The downside, however, is that it’s easy to go wrong with surveys. If your survey is too long, your respondents won’t be willing to spend their time answering it. As a rule of thumb, a survey shouldn’t take more than twenty minutes to complete.
#2 Focus Groups
Focus groups work like this — you get people into a room and ask them questions like, “What do you like about X?” or “Would you buy X if it were in the market?”. By doing this, you’ll be able to gain in-depth insights into how the rest of the market probably feels about your products. In other words, they’re representatives of the whole market.
Focus groups are also a great way to know what your target market thinks about your content marketing strategy. For instance, if you plan to upload videos for brand awareness, you can first ask your focus group about it. What if they find it offensive, and not funny as you had intended? This allows you to make sure your content marketing strategy aligns with your goals.

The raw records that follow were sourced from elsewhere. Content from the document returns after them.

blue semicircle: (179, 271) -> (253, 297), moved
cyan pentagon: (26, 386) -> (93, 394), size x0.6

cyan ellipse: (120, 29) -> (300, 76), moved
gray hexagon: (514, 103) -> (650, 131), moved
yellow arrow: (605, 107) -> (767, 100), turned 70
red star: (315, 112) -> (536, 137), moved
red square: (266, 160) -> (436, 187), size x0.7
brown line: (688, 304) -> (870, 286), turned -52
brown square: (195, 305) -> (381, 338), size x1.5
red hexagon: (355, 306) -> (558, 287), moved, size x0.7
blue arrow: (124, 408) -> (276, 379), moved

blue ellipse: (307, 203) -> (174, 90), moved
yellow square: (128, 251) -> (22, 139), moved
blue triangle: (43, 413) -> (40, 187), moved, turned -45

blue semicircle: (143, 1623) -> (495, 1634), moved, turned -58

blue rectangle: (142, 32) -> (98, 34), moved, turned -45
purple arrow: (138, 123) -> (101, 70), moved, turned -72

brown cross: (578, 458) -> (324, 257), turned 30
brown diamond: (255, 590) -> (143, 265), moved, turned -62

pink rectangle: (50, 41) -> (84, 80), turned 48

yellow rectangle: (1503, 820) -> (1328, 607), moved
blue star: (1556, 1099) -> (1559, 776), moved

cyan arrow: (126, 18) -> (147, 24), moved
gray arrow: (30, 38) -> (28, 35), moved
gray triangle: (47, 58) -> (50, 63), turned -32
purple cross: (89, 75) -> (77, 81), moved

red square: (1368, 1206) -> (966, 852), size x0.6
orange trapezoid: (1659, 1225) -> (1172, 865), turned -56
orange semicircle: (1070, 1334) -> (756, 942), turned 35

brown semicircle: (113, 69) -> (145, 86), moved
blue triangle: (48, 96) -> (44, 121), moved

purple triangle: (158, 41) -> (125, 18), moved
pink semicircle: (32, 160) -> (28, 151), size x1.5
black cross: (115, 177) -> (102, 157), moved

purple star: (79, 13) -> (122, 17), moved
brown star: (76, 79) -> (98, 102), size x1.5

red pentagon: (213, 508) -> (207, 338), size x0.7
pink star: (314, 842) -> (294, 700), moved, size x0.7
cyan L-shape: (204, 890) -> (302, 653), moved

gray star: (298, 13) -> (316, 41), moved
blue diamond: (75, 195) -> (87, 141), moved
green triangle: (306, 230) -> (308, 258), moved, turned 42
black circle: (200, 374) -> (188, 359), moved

Furthermore, its main benefit is that it lets respondents bounce off of one another. Unfortunately, focus groups can be costly because you’ll have to pay for everyone’s time. As an alternative, you could consider virtual discussions.
#3 Social Media Posts
Social media posts are an indirect way to find information on your customers. And while it’s an unconventional way to get to know your target market, it’s a treasure trove of information that you have to take advantage of.
Want to know what your market thinks about a brand? Track brand mentions. People tend to post their opinions about a brand publicly. The best part is that they’re freely sharing their thoughts, so you’ll be able to get unfiltered information. If your customers don’t like something about a certain brand, there’s a good chance that they won’t hold back.
#4 One-on-One Interviews
One of the best ways to get in-depth information about a topic is to conduct one-on-one interviews. An interview allows you to get to the bottom of things — for example, if your interviewee says that your products are expensive, you can ask them what features they think would justify the price. You’ll be able to “dig out” more details.
The downside to this method is that it can be time-consuming. Interviews can last as long as 30 minutes. You also need to budget for the interviewee’s fee — after all, who would want to be part of an interview if they’re getting nothing in return?
#5 Market Research Data
If you don’t have the time to conduct market research, you can browse the web for data from “think tanks” like Nielsen, Pew Research Center, Hootsuite, and more. They have conducted several studies, surveys, etc. to save you time and money. All you need to do is look for data that applies to your particular product.
Let’s say you want to sell your products on Instagram, but you don’t know if people still use it to shop. By looking up “Instagram stats for marketers”, you’ll be able to get in-depth insights into your target market — without doing the work on your own!
What’s the Best Marketing Research Method For Your Business?
Ultimately, the one that you go for depends on your goals — for instance, if you want to collect data on your target customers’ demographics, you can’t go wrong with a survey. Likewise, if you want more in-depth answers, you can get together with your focus group.
Don’t let your product be part of the statistic of failed ideas. Invest in market research to know more about your market, such as what they want and don’t want. Apply the methods mentioned above to be sure that your products are what people want.